Je quitte Christian et Françoise le ventre plein et le cœur léger. Petit-déjeuner royal, discussions matinales et, en plus de ça, ils m’offrent les crêpes restantes pour la route. Rien de mieux qu’un bout de blé noir en guise de carburant.


Sous un grand ciel bleu, je reprends la marche. La route serpente entre champs, villages et petits bois, avec toujours cette odeur d’iode en fond d’air. Le soleil tape juste comme il faut, les oiseaux font le job niveau ambiance sonore, et je me surprends à penser que le bonheur, finalement, c’est peut-être juste ça : avancer tranquillement, un pas après l’autre, sans but précis si ce n’est la prochaine crêpe.


En arrivant à Carnac, je ressens une drôle de nostalgie : je repasse devant une maison qu’on avait louée il y a quelques années avec des amis. Un petit détour par le centre-ville s’impose, café en terrasse pour la modique somme de 1,30 €. Luxe abordable, le café du marcheur.

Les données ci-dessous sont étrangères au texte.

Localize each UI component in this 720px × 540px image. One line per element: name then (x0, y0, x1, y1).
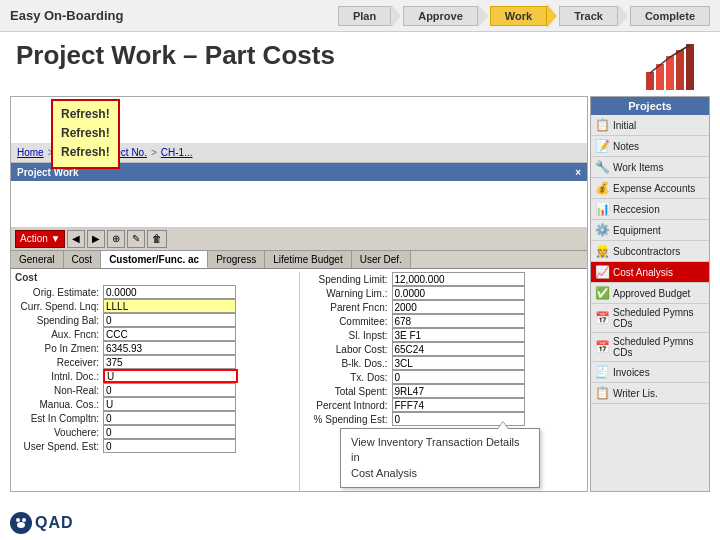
est-in-compltn-input[interactable] (103, 411, 236, 425)
scheduled1-icon: 📅 (595, 311, 609, 325)
breadcrumb-home[interactable]: Home (17, 147, 44, 158)
step-complete[interactable]: Complete (630, 6, 710, 26)
edit-button[interactable]: ✎ (127, 230, 145, 248)
sidebar-label-invoices: Invoices (613, 367, 650, 378)
page-header: Project Work – Part Costs (0, 32, 720, 96)
tab-userdef[interactable]: User Def. (352, 251, 411, 268)
field-percent-intnord: Percent Intnord: (304, 398, 584, 412)
step-plan-box[interactable]: Plan (338, 6, 391, 26)
invoices-icon: 🧾 (595, 365, 609, 379)
parent-fncn-input[interactable] (392, 300, 525, 314)
sidebar-item-subcontractors[interactable]: 👷 Subcontractors (591, 241, 709, 262)
chart-icon (644, 42, 704, 92)
left-fields: Cost Orig. Estimate: Curr. Spend. Lnq: S… (15, 272, 299, 492)
sidebar-item-scheduled2[interactable]: 📅 Scheduled Pymns CDs (591, 333, 709, 362)
receiver-input[interactable] (103, 355, 236, 369)
reccesion-icon: 📊 (595, 202, 609, 216)
tab-lifetime[interactable]: Lifetime Budget (265, 251, 352, 268)
paw-svg (12, 514, 30, 532)
field-commitee: Commitee: (304, 314, 584, 328)
step-track-box[interactable]: Track (559, 6, 618, 26)
field-orig-estimate: Orig. Estimate: (15, 285, 295, 299)
sidebar-label-cost-analysis: Cost Analysis (613, 267, 673, 278)
blk-dos-input[interactable] (392, 356, 525, 370)
user-spend-est-input[interactable] (103, 439, 236, 453)
orig-estimate-input[interactable] (103, 285, 236, 299)
sidebar-item-cost-analysis[interactable]: 📈 Cost Analysis (591, 262, 709, 283)
svg-rect-4 (686, 44, 694, 90)
add-button[interactable]: ⊕ (107, 230, 125, 248)
field-vouchere: Vouchere: (15, 425, 295, 439)
sidebar-label-workitems: Work Items (613, 162, 663, 173)
step-complete-box[interactable]: Complete (630, 6, 710, 26)
right-sidebar: Projects 📋 Initial 📝 Notes 🔧 Work Items … (590, 96, 710, 492)
step-work-box[interactable]: Work (490, 6, 547, 26)
sidebar-item-initial[interactable]: 📋 Initial (591, 115, 709, 136)
tab-bar: General Cost Customer/Func. ac Progress … (11, 251, 587, 269)
labor-cost-input[interactable] (392, 342, 525, 356)
svg-rect-2 (666, 56, 674, 90)
qad-brand-text: QAD (35, 514, 74, 532)
sidebar-item-invoices[interactable]: 🧾 Invoices (591, 362, 709, 383)
sidebar-label-subcontractors: Subcontractors (613, 246, 680, 257)
spending-limit-input[interactable] (392, 272, 525, 286)
step-plan[interactable]: Plan (338, 4, 401, 28)
tab-customer[interactable]: Customer/Func. ac (101, 251, 208, 268)
qad-logo: QAD (10, 512, 74, 534)
field-spending-est: % Spending Est: (304, 412, 584, 426)
close-button[interactable]: × (575, 167, 581, 178)
aux-fncn-input[interactable] (103, 327, 236, 341)
sidebar-item-notes[interactable]: 📝 Notes (591, 136, 709, 157)
tab-general[interactable]: General (11, 251, 64, 268)
vouchere-input[interactable] (103, 425, 236, 439)
sidebar-item-expense[interactable]: 💰 Expense Accounts (591, 178, 709, 199)
svg-point-7 (22, 518, 26, 522)
breadcrumb-item3[interactable]: CH-1... (161, 147, 193, 158)
commitee-input[interactable] (392, 314, 525, 328)
step-approve[interactable]: Approve (403, 4, 488, 28)
sidebar-item-equipment[interactable]: ⚙️ Equipment (591, 220, 709, 241)
field-intnl-doc: Intnl. Doc.: (15, 369, 295, 383)
callout-line1: View Inventory Transaction Details in (351, 436, 520, 463)
action-button[interactable]: Action ▼ (15, 230, 65, 248)
brand-label: Easy On-Boarding (10, 8, 123, 23)
sidebar-label-scheduled2: Scheduled Pymns CDs (613, 336, 705, 358)
field-sl-inpst: Sl. Inpst: (304, 328, 584, 342)
field-po-in-zmen: Po In Zmen: (15, 341, 295, 355)
manua-cos-input[interactable] (103, 397, 236, 411)
field-blk-dos: B-lk. Dos.: (304, 356, 584, 370)
workitems-icon: 🔧 (595, 160, 609, 174)
tab-cost[interactable]: Cost (64, 251, 102, 268)
sidebar-item-approved-budget[interactable]: ✅ Approved Budget (591, 283, 709, 304)
field-spending-limit: Spending Limit: (304, 272, 584, 286)
total-spent-input[interactable] (392, 384, 525, 398)
step-work[interactable]: Work (490, 4, 557, 28)
step-work-arrow (547, 4, 557, 28)
warning-lim-input[interactable] (392, 286, 525, 300)
prev-button[interactable]: ◀ (67, 230, 85, 248)
step-track[interactable]: Track (559, 4, 628, 28)
next-button[interactable]: ▶ (87, 230, 105, 248)
sidebar-label-reccesion: Reccesion (613, 204, 660, 215)
svg-rect-0 (646, 72, 654, 90)
field-spending-bal: Spending Bal: (15, 313, 295, 327)
spending-bal-input[interactable] (103, 313, 236, 327)
po-in-zmen-input[interactable] (103, 341, 236, 355)
scheduled2-icon: 📅 (595, 340, 609, 354)
intnl-doc-input[interactable] (103, 369, 238, 383)
sidebar-item-scheduled1[interactable]: 📅 Scheduled Pymns CDs (591, 304, 709, 333)
svg-point-6 (16, 518, 20, 522)
step-approve-box[interactable]: Approve (403, 6, 478, 26)
sidebar-item-reccesion[interactable]: 📊 Reccesion (591, 199, 709, 220)
tx-dos-input[interactable] (392, 370, 525, 384)
sidebar-item-workitems[interactable]: 🔧 Work Items (591, 157, 709, 178)
percent-intnord-input[interactable] (392, 398, 525, 412)
sl-inpst-input[interactable] (392, 328, 525, 342)
tab-progress[interactable]: Progress (208, 251, 265, 268)
page-title: Project Work – Part Costs (16, 40, 644, 71)
delete-button[interactable]: 🗑 (147, 230, 167, 248)
curr-spend-input[interactable] (103, 299, 236, 313)
sidebar-item-writerlis[interactable]: 📋 Writer Lis. (591, 383, 709, 404)
subcontractors-icon: 👷 (595, 244, 609, 258)
non-real-input[interactable] (103, 383, 236, 397)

Vient alors la grande question du jour : où dormir ? Et si je testais quelque chose de nouveau ? Je passe devant un gîte tenu par Jean-Luc et Katia, je tente ma chance au téléphone… et bingo ! Ils m’acceptent volontiers. Leur sœur Chantal, sur place, m’accueille avec un grand sourire et m’installe… dans la buanderie. Oui, oui, la buanderie. Mais attention : une buanderie chaude, propre et douillette. L’hôtel trois étoiles du linge frais.


Cerise sur le gâteau, Chantal m’apporte même le dîner directement sur place. Service en chambre, version GR34. Franchement, que demander de plus ? En plus d’être adorable, elle déborde d’énergie et de bonne humeur, le genre de personne qui te file le sourire juste en te parlant.